See the current situation:
This
may prevent them from accumulating enough capital to develop and grow
their economies. It is argued that they may need to protect strategic
industries, with trade barriers and national institutions and
management, in the early stages of the development of these
industries, as most developed countries themselves (e.g. Italy and
Japan) did and China still does.
Globalization
has also been criticized for prioritizing global economic growth (in
which it has been very successful) over global issues such as
sustainable development, climate change, deforestation, the reduction
in biodiversity and global warming. A series of conferences (the most
recent, the UN Climate Change Conference in Paris November 2015, in
Lima in December 2014, and at UN HQ in New York in September 2014) )
have attempted to address these issues, but there is great
disagreement among commentators as to the effectiveness of these
conferences and the extent of the progress made. Some praise
conferences as a ‘breakthrough’ (the UN) in terms of commitment,
while others see them as too little, too late (many NGOs).
Cultural
globalization has also been criticized as leading to a dehumanized
monoculture based on materialist and essentially Western values.
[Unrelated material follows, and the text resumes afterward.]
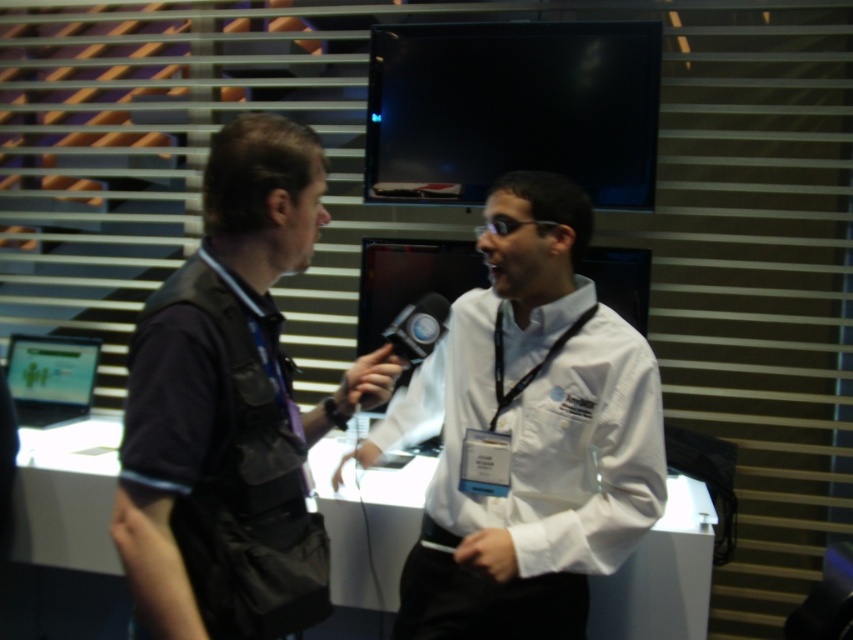 You are a photographer positioned at the origin point. You want to take a photo of the white glossy shirt at center. What are the coordinates where you should aim your camera?

The coordinates to aim the camera are at point (532, 435), which is where the white glossy shirt at center is located.

You are a photographer at a conference and need to capture a photo of both the white glossy shirt at center and the black fabric vest at left. Based on their positions, which one should you focus on first to ensure both are in frame?

The white glossy shirt at center is to the right of the black fabric vest at left, so you should focus on the black fabric vest at left first to ensure both are in frame. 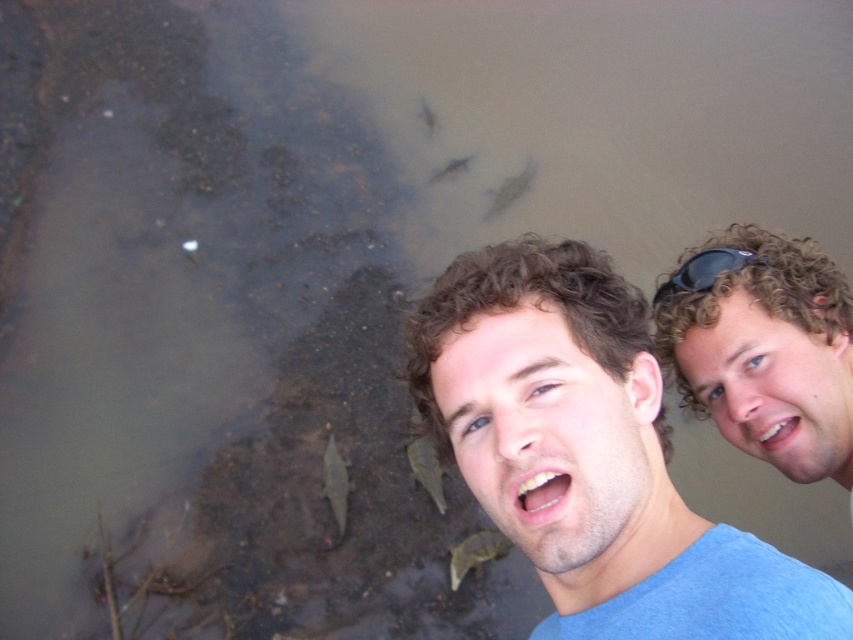 Does blue matte shirt at lower right have a greater height compared to translucent grayish fish at center?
In
this context we should note the rising criticism, in the more
traditional fringes of some cultures, of international institutions
like the WTO, the World Bank, the IMF and even the UN itself as
Western (i.e. ‘foreign’) and imperialist.
Finally,
globalization has also given international criminal and terrorist
organizations more space to operate and these threats to security
will require an ongoing, collective response.
Conclusion
– a sudden reversal of the trend to economic globalization would,
in the opinion of most economists be disastrous, but the
reintroduction of effective rules to govern international finance is
an aim shared by the EU and the Obama administration (Donald Trump?).
A re-examination of the terms of trade between developed, emerging,
and developing countries is also clearly necessary and the goal of
ongoing global negotiations. Moreover, as many of the problems of the
21st
century are now on a global scale only shared global strategies and
cooperation will succeed in dealing with them (e.g. climate change
and the COP21 meeting in Paris in 2015). As Sustainable
Development Goal 17 makes clear, in order to deal with the problems
caused or made worse by population trends a global partnership will
be necessary.
However, critics argue that
so far negotiations on global challenges have produced only modest
consensus and even less in terms of practical results.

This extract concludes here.